As part of the broad extension of the Bush tax cuts that the President signed in December, laws affecting estate planning were also extended and expanded through the end of 2012. Here’s a quick overview of the primary changes.

1. Increased Exemption Levels: The federal exemption level for estate taxes rose to $5 million per person and important changes were made to the gift tax laws. Lifetime gifts were previously limited to $1 million per person; now the gift tax exemption equals the estate tax exemption at $5 million, meaning there is no longer a gift tax penalty for making lifetime gifts (but capital gains tax impacts may still be a consideration). The result of these changes is that very few Vermonters will be subject to the federal estate or gift taxes for the next two years.

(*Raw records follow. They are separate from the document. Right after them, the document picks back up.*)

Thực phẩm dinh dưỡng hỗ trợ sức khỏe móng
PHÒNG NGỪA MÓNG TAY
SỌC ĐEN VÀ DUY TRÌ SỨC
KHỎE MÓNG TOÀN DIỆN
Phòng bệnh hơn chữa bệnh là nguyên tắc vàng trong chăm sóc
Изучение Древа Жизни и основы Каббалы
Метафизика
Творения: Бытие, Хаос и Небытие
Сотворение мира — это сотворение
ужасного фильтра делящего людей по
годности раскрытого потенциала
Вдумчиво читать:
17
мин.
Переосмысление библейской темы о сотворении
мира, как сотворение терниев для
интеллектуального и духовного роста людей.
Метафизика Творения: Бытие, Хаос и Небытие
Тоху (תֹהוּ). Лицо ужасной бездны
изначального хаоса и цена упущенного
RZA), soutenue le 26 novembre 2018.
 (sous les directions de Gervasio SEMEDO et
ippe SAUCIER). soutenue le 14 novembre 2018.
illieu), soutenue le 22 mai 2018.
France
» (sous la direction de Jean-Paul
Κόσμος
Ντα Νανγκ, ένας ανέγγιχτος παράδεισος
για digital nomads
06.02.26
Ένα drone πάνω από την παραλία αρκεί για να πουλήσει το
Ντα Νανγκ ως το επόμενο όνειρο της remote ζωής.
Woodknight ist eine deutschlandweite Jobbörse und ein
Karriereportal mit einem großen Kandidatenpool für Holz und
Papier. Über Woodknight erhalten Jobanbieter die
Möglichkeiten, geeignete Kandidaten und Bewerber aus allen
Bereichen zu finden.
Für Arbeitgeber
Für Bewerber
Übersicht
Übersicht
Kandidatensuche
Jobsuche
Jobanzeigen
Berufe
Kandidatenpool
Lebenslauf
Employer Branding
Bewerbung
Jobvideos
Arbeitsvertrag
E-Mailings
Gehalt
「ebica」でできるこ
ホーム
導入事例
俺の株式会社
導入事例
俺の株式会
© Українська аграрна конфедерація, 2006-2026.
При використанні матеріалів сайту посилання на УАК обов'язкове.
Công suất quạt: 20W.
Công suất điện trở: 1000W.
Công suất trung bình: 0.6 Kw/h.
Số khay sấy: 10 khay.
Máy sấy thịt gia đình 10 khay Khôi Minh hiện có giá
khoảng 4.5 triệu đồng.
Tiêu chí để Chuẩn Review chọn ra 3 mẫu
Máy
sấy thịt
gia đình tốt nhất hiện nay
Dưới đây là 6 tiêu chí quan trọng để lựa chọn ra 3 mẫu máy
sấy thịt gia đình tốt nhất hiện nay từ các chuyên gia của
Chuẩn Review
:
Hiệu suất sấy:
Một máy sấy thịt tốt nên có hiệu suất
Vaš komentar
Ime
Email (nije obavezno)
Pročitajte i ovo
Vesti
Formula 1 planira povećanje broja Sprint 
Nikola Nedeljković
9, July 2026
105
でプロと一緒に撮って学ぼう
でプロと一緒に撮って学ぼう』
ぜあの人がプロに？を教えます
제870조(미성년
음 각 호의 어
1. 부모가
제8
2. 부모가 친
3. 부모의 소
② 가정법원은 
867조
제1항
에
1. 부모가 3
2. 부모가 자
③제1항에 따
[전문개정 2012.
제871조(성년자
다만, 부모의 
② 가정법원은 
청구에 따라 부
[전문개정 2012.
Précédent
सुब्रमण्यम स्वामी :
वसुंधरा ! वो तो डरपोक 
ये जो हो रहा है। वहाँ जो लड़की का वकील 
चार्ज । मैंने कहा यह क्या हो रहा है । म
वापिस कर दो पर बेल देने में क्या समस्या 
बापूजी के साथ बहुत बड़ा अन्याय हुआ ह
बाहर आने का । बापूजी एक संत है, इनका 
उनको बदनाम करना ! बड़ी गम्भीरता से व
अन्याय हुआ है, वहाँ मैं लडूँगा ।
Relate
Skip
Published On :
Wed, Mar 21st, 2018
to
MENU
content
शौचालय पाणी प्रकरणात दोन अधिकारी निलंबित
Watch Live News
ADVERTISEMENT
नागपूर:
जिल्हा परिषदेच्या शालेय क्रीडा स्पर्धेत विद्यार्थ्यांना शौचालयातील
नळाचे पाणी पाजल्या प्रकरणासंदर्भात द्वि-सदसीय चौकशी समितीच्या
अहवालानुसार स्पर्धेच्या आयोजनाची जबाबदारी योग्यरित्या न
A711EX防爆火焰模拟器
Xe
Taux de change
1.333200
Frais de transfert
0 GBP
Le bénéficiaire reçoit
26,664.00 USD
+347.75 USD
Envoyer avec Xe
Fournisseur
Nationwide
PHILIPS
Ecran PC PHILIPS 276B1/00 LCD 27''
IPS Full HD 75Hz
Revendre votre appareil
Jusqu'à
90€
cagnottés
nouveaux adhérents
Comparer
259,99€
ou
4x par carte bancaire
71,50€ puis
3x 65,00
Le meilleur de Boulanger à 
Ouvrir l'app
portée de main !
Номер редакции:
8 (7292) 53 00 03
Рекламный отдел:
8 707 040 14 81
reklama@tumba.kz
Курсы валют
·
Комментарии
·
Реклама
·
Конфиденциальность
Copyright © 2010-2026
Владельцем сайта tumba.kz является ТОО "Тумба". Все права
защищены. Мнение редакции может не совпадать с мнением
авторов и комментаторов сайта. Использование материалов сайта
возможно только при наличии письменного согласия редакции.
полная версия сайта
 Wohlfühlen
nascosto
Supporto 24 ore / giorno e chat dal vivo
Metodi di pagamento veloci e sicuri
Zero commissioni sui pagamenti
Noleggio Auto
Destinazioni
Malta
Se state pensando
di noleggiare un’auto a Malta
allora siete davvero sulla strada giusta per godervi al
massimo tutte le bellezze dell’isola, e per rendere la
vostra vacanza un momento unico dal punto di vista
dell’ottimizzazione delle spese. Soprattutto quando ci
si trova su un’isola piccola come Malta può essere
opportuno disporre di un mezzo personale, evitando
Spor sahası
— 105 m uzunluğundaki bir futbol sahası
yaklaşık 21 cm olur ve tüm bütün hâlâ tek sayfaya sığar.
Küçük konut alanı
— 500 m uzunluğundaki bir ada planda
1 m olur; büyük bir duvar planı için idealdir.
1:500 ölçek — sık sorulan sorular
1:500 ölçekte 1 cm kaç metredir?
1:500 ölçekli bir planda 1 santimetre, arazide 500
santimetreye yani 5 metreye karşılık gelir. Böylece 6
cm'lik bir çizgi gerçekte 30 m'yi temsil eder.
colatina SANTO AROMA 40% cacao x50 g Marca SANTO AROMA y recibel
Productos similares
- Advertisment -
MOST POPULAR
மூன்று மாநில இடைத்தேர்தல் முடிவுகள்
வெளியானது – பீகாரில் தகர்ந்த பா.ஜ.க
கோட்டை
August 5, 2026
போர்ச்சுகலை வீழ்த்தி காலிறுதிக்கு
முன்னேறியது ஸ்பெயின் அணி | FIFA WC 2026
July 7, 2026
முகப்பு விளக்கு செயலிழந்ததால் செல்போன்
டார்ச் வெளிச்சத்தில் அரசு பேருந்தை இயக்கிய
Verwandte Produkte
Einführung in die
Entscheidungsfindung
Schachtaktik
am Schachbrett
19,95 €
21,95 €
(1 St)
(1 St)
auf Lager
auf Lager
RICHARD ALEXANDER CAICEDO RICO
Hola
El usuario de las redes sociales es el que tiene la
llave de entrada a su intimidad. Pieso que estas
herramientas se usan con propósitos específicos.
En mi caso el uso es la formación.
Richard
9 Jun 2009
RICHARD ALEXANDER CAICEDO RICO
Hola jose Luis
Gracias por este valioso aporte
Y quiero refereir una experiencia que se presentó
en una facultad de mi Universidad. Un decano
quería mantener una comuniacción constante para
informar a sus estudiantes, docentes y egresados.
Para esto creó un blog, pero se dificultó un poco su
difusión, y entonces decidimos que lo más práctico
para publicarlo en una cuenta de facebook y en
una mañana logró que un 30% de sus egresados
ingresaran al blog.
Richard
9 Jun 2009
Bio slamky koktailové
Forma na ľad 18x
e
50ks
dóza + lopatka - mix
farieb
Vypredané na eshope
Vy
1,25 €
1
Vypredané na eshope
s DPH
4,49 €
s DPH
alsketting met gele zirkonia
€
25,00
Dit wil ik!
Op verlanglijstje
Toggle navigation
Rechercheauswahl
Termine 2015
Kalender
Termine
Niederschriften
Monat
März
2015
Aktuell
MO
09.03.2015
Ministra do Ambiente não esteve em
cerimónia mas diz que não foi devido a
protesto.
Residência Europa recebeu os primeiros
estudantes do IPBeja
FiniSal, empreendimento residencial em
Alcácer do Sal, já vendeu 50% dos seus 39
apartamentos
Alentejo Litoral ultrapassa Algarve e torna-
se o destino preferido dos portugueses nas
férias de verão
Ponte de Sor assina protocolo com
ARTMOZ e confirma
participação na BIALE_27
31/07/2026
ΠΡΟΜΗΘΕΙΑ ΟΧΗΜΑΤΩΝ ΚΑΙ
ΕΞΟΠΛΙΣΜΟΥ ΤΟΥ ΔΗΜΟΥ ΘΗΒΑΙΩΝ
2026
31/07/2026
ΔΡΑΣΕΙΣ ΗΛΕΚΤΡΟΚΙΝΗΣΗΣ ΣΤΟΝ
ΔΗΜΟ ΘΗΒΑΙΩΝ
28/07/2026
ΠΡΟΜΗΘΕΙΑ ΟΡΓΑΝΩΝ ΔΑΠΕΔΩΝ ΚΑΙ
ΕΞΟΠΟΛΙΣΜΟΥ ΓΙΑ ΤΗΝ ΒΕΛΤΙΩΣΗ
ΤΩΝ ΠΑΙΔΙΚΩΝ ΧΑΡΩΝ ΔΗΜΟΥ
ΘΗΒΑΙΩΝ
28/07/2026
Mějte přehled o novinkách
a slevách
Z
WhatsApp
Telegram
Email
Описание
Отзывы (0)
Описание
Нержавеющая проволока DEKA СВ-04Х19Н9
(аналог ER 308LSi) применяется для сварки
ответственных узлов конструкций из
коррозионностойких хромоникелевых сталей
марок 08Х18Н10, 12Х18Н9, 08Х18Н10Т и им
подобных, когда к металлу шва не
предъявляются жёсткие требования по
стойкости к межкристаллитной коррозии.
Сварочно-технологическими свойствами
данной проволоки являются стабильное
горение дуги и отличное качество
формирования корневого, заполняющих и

2. Portabilty: The new law allows a surviving spouse to apply their deceased spouse’s unused federal exemption amount to their own. For example, if John Doe dies without having arranged to protect his federal exemption, his surviving spouse Jane Doe may add John Doe’s exemption to her own, giving her a larger combined exemption amount. This is a welcome development in estate planning, but as with most new laws, it’s unclear how it will work in practice, and there are numerous rules to follow, including having the decedent’s executor make a special election on the decedent’s estate tax return, even if an estate tax return would not otherwise be due.

3. Vermont Estate Tax: Vermont’s estate tax exemption amount rose from $2 million to $2.75 million in 2011, and is scheduled to increase again in 2012. However, Vermont is unlike other New England states because it disallows special tax elections to postpone state estate taxes until the death of the second spouse in some circumstances, so it’s important to incorporate flexibility into your planning to address the unique Vermont estate tax issues.

4. Options for 2010 Decedents: Because of the absence of a federal estate tax in 2010, Congress made special accommodation for 2010 decedents. Under the new tax law, executors of the decedent may elect to apply the 2010 law as it existed before the new law passed, or apply the new exemption levels. Most people will benefit under the provisions of the new law, but the wealthy will have to run the numbers to see which approach makes the most sense.

Final Note: The new law is effective only through the end of 2012. No one knows what the laws will be after that, so estate planning remains in a state of uncertainty. Because of the ongoing uncertainty, your plan must build in flexibility where possible.